(SOURCE RECORDS)

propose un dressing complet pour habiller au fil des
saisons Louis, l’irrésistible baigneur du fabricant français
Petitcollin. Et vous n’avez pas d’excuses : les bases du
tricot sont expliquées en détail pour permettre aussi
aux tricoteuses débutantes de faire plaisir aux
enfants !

(End SOURCE RECORDS)

Copy every line in the entries above that has the string "pour" in it.

propose un dressing complet pour habiller au fil des
tricot sont expliquées en détail pour permettre aussi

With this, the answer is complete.